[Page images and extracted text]
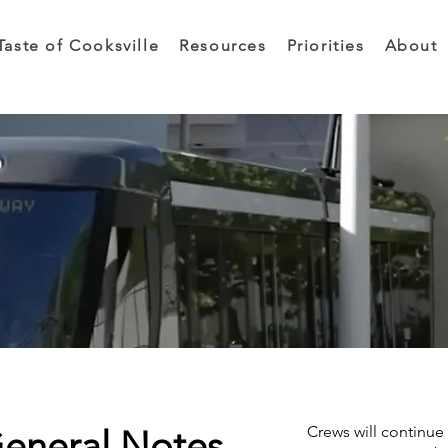
Taste of Cooksville
Resources
Priorities
About
Crews will continue 
General Notes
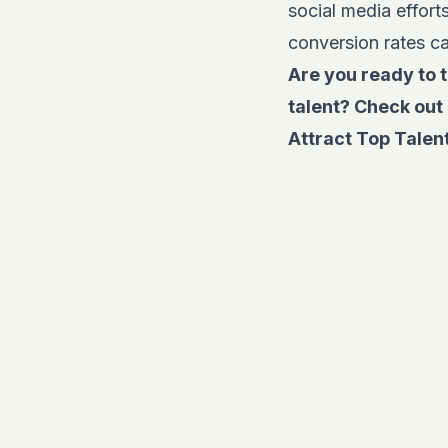
social media effor
conversion rates ca
Are you ready to t
talent? Check out 
Attract Top Talent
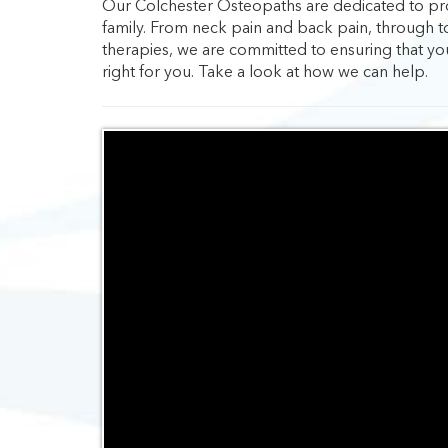
Our Colchester Osteopaths are dedicated to prov
family. From neck pain and back pain, through t
therapies, we are committed to ensuring that yo
right for you. Take a look at how we can help.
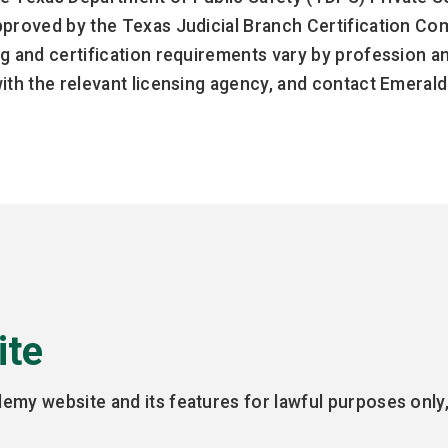
pproved by the Texas Judicial Branch Certification Com
g and certification requirements vary by profession an
with the relevant licensing agency, and contact Emera
ite
my website and its features for lawful purposes only, 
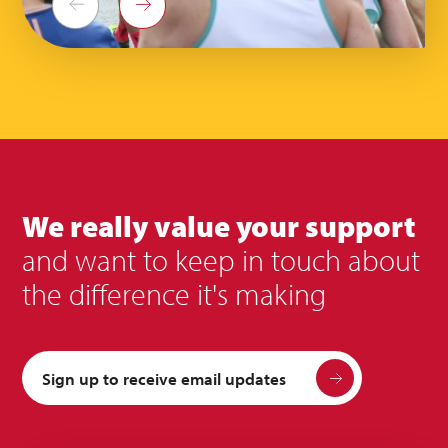
Previous
Next
We really value your support
and want to keep in touch about
the difference it's making
Sign up to receive email updates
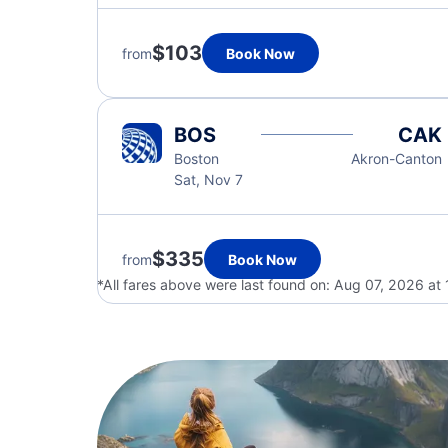
$103
from
Book Now
BOS
CAK
Boston
Akron-Canton
Sat, Nov 7
$335
from
Book Now
*All fares above were last found on:
Aug 07, 2026 at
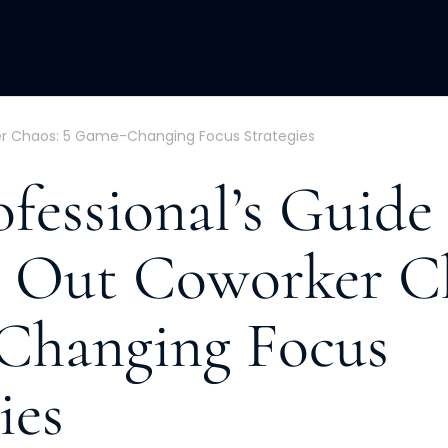
ACQUISITION
FRACTIONAL
DEVE
er Chaos: 5 Game-Changing Focus Strategies
fessional’s Guide
 Out Coworker Ch
Changing Focus
ies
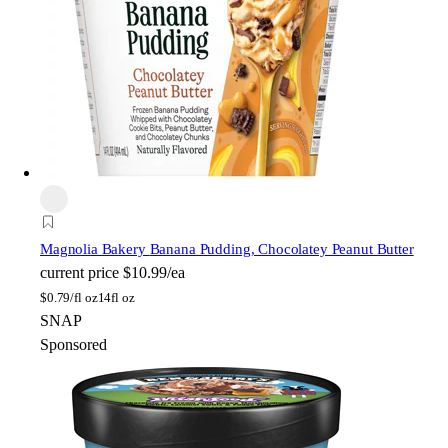
Magnolia Bakery
Banana Pudding, Chocolatey Peanut Butter
current price
$10.99/ea
$
0.79/fl oz
14fl oz
SNAP
Sponsored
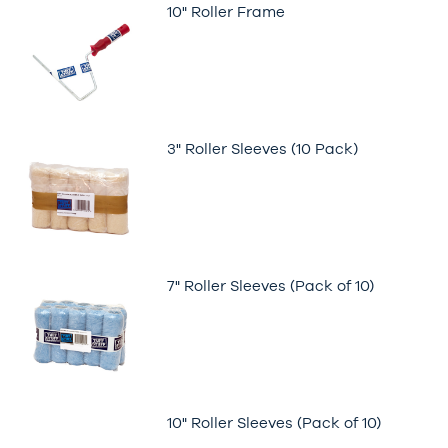
10" Roller Frame
3" Roller Sleeves (10 Pack)
7" Roller Sleeves (Pack of 10)
10" Roller Sleeves (Pack of 10)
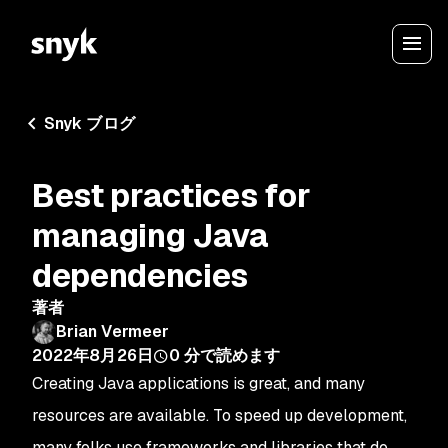
Snyk ブログ
Best practices for
managing Java
dependencies
著者
Brian Vermeer
2022年8月26日
0
分で読めます
Creating Java applications is great, and many
resources are available. To speed up development,
many folks use frameworks and libraries that do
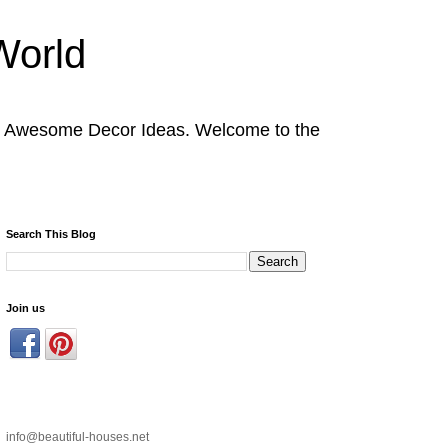
World
nd Awesome Decor Ideas. Welcome to the
Search This Blog
Join us
info@beautiful-houses.net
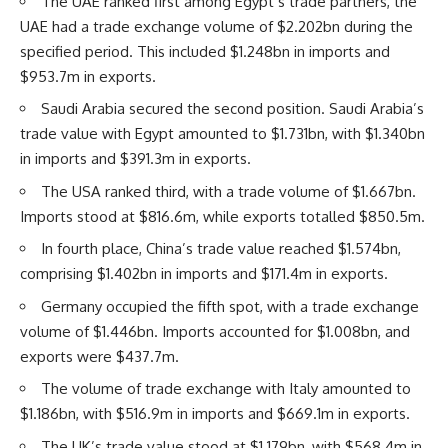
The UAE ranked first among Egypt’s trade partners, the
UAE had a trade exchange volume of $2.202bn during the
specified period. This included $1.248bn in imports and
$953.7m in exports.
Saudi Arabia secured the second position. Saudi Arabia’s
trade value with Egypt amounted to $1.731bn, with $1.340bn
in imports and $391.3m in exports.
The USA ranked third, with a trade volume of $1.667bn.
Imports stood at $816.6m, while exports totalled $850.5m.
In fourth place, China’s trade value reached $1.574bn,
comprising $1.402bn in imports and $171.4m in exports.
Germany occupied the fifth spot, with a trade exchange
volume of $1.446bn. Imports accounted for $1.008bn, and
exports were $437.7m.
The volume of trade exchange with Italy amounted to
$1.186bn, with $516.9m in imports and $669.1m in exports.
The UK’s trade value stood at $1.179bn, with $568.4m in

Problem description: From the records above, copy every line that includes the word "exchange".

Response:
UAE had a trade exchange volume of $2.202bn during the
Germany occupied the fifth spot, with a trade exchange
The volume of trade exchange with Italy amounted to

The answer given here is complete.